### [THE DATA]
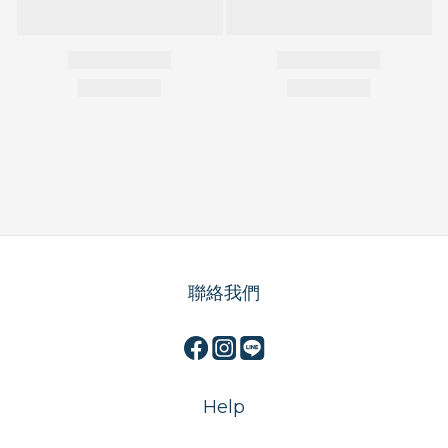
聯絡我們
Help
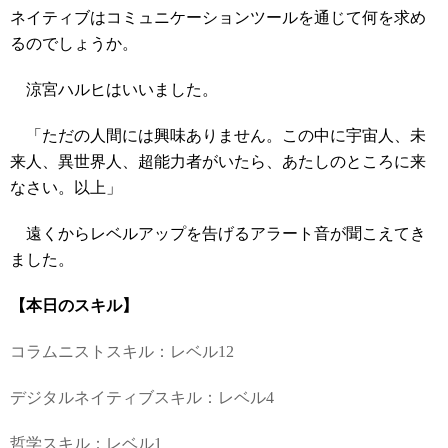
ネイティブはコミュニケーションツールを通じて何を求め
るのでしょうか。
涼宮ハルヒはいいました。
「ただの人間には興味ありません。この中に宇宙人、未
来人、異世界人、超能力者がいたら、あたしのところに来
なさい。以上」
遠くからレベルアップを告げるアラート音が聞こえてき
ました。
【本日のスキル】
コラムニストスキル：レベル12
デジタルネイティブスキル：レベル4
哲学スキル：レベル1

### [YOUR TASK]
What you return must match the records letter for letter, except that the pictures stay out.

### [TASK RESPONSE]
聯絡我們
Help
ネイティブはコミュニケーションツールを通じて何を求め
るのでしょうか。
涼宮ハルヒはいいました。
「ただの人間には興味ありません。この中に宇宙人、未
来人、異世界人、超能力者がいたら、あたしのところに来
なさい。以上」
遠くからレベルアップを告げるアラート音が聞こえてき
ました。
【本日のスキル】
コラムニストスキル：レベル12
デジタルネイティブスキル：レベル4
哲学スキル：レベル1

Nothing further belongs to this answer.